Shafee Abaad castle
Shahdad is the centre of Shahdad district which includes smaller cities and villages such as Sirch, Anduhjerd, Chehar Farsakh, Go-diz, Keshit, Ibrahim Abad, Joshan and Dehseif. Shahdad is a quiet oasis town northeast of Kerman wedged between the Payeh Mountains and the southwestern fringe fo Dasht-e Lut desert. The driving distance from Kerman city to Shahdad is 95 km. The local climate is hot and dry. The main agricultural produce is date fruits and oranges.

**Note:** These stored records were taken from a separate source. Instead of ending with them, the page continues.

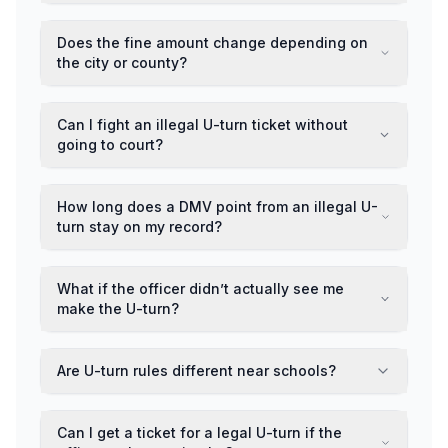
Does the fine amount change depending on
the city or county?
Can I fight an illegal U-turn ticket without
going to court?
How long does a DMV point from an illegal U-
turn stay on my record?
What if the officer didn’t actually see me
make the U-turn?
Are U-turn rules different near schools?
Can I get a ticket for a legal U-turn if the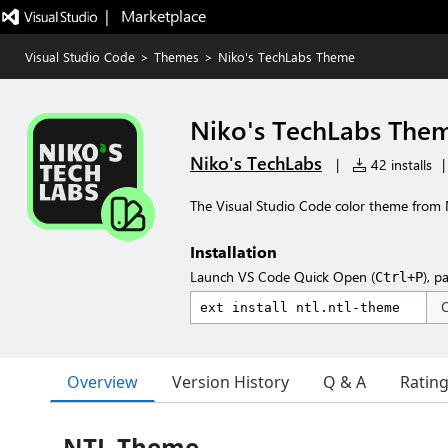
|   Marketplace
Visual Studio Code
>
Themes
>
Niko's TechLabs Theme
Niko's TechLabs The
Niko's TechLabs
|
42 installs
|
The Visual Studio Code color theme from 
Installation
Launch VS Code Quick Open (
), p
Ctrl+P
Overview
Version History
Q & A
Ratin
NTL Theme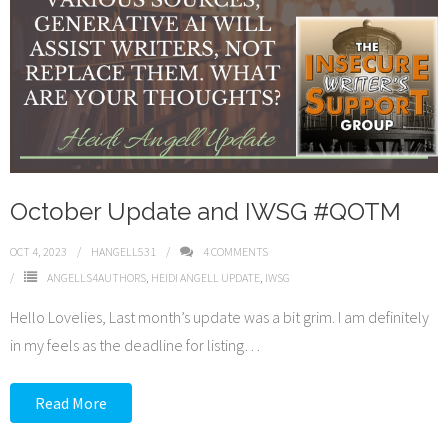
October Update and IWSG #QOTM
OCT 4, 2023
HANGELL531
4
COMMENTS
ANGELLS4AUTHORS
,
HEIDI ANGELL UPDATE
,
IWSG
Hello Lovelies, Last month’s update was a bit grim. I am definitely
in my feels as the deadline for listing
…
Read More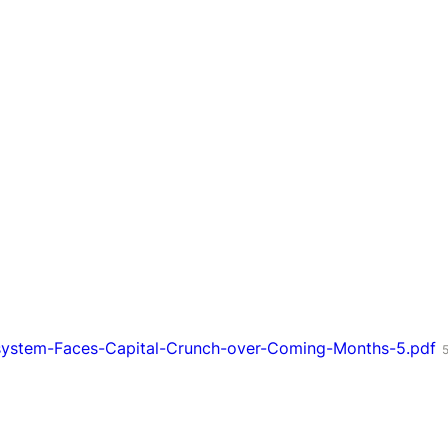
system-Faces-Capital-Crunch-over-Coming-Months-5.pdf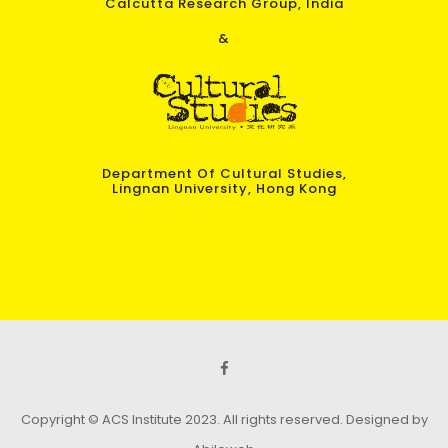
Calcutta Research Group, India
&
Department Of Cultural Studies,
Lingnan University, Hong Kong
Copyright © ACS Institute 2023. All rights reserved.
Designed by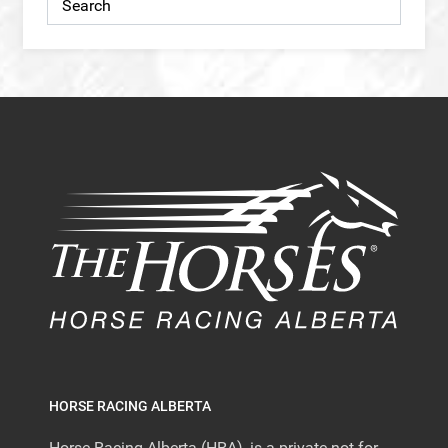
HORSE RACING ALBERTA
Horse Racing Alberta (HRA), is a private not-for-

Shahdad is mainly of interest as an entrée to the desert, although there are many castles and caravanserais at Shahdad and around. Examples are the Shafee Abaad castle and the Godeez castle. North of town the Aratta civilization village and dwarf humans are said to have existed since 6,000 BC. Shrine of Imam Zadeh Zeyd, south of town, is the most respected religious site of Shahdad. The oldest metal flag in human history was found in this city.

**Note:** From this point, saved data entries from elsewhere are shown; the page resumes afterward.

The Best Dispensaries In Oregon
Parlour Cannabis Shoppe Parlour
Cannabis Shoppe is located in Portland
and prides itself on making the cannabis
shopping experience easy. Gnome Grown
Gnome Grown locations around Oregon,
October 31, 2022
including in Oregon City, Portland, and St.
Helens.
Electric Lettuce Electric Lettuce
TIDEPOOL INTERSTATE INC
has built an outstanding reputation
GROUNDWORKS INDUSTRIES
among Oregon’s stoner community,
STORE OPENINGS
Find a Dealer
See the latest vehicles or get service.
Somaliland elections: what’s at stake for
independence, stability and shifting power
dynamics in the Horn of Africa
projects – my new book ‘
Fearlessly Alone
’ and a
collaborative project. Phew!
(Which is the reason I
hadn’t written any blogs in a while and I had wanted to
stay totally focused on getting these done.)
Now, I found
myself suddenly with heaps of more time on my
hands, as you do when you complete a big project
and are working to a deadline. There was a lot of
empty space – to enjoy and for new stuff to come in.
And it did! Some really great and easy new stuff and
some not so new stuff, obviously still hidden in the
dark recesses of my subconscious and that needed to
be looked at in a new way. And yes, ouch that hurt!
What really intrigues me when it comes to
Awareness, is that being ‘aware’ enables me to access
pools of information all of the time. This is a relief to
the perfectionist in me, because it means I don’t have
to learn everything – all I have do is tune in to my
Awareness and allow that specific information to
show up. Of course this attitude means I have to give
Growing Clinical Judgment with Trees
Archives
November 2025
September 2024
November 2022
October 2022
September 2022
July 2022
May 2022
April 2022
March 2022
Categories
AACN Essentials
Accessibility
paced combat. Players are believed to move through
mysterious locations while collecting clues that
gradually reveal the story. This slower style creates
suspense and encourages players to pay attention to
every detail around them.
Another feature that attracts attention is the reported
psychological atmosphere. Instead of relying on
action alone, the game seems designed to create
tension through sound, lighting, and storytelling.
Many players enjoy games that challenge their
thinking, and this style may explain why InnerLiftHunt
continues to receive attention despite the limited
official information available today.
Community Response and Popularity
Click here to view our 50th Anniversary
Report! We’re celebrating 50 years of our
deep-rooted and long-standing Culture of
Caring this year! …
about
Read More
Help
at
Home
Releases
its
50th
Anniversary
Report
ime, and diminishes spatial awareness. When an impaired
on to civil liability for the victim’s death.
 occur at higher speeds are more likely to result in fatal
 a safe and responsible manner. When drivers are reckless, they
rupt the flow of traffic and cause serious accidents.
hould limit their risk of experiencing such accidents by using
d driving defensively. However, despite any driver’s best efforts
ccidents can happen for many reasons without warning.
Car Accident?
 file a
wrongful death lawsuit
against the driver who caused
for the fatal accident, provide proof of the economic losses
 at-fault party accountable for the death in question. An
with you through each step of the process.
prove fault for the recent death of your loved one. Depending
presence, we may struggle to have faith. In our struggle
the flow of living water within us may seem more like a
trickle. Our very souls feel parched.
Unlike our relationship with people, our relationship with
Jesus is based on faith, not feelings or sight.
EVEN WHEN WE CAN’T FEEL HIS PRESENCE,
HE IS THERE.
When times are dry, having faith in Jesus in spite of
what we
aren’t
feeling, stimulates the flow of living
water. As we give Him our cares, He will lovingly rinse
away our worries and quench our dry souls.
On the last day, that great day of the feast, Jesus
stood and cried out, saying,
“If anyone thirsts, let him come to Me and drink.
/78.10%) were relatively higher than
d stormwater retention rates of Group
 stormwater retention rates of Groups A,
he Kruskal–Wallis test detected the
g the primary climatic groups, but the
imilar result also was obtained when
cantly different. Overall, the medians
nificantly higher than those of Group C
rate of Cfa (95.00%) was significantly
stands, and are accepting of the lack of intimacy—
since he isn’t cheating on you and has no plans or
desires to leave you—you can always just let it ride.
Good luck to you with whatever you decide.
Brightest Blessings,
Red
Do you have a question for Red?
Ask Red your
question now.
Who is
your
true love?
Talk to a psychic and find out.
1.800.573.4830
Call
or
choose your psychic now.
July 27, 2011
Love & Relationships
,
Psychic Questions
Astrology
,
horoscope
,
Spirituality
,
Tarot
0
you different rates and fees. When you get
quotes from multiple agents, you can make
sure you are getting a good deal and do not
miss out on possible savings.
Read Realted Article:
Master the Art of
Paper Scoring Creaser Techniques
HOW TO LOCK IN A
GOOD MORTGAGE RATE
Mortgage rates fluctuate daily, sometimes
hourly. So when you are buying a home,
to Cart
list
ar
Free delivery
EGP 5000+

Kalut is considered the biggest cloddish town of the world. In Lut desert, 40 km away from Shahdad town, there is an 11000 km/s area in which uneven spots can be traced known as Kaluts. These are one of the main characteristics of the desert areas, resembling buildings from a distance.
Shafee Abaad Qanat
A kareez (also spelt karez / kariz and later called qanat in Arabic) is a combination below and above ground channel system used to bring water to a settlement or fields from a natural source, say an aquifer, mountain spring or lake. Many of the kareez / qanats are ancient and their history is intertwined with the history of Aryan lands. Importantly, the system was sustainable and did not exhaust underground aquifers.
The kareez are difficult, laborious and time consuming to build and maintain. However, without them normal life in the more arid regions of the Aryan lands and the later Persian empire, including Egypt, would have been untenable. In these lands, as well as the Aryan’s Turkic neighbours in Kazakhstan and the Tarim river basin in what is today the far western Chinese Uygur province of Xinjiang – the kareez was, and in many cases still is, the principal method of water supply and distribution. After the Arab conquests of the Aryan lands, the Arabs called the system a ‘qanat’.